[The Voyage Of Governor Phillip To Botany Bay by Arthur Phillip]@TWC D-Link book
The Voyage Of Governor Phillip To Botany Bay

CHAPTER XVIII
20/31

At three in the afternoon, they bore away for the two Brothers, which at six bore north-west by north, distant seven leagues.

At eight, the ships lay to for the night.
6 August 1788 At five o'clock in the morning of Wednesday, August 6th, they made sail again to the north-west; and at eight discerned a rock which had exactly the appearance of a ship under sail, with her top-gallant sails flying.
So strongly were all the Alexander's people prepossessed with this imagination, that the private signal was made, under the supposition that it might be either the Boussole or Astrolabe, or one of the two transports which had parted from them on the coast of New South Wales.
Nor was the mistake detected till they approached it within three or four miles.

This rock bore from the Two Brothers south south-west, distant one league.
Between ten and eleven, some canoes were seen with Indians in them, who came close up to the ship without any visible apprehension.
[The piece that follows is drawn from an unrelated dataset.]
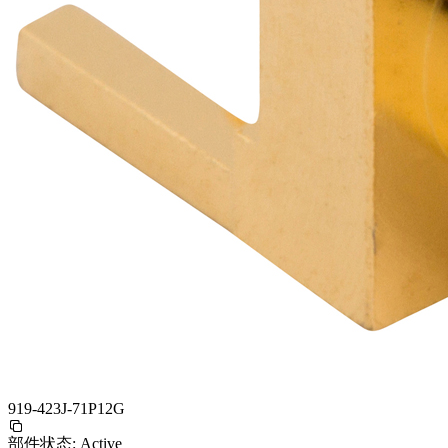
919-423J-71P12G
部件状态:
Active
Ropes were thrown to them over the stern, of which they took hold, and suffered the ship to tow them along; in this situation they willingly exchanged a kind of rings which they wore on their arms, small rings of bone, and beads of their own manufacture, for nails, beads, and other trifles, giving however a manifest preference to whatever was made of iron.

Gimlets were most acceptable, but they were also pleased with nails, and pieces of iron hoops.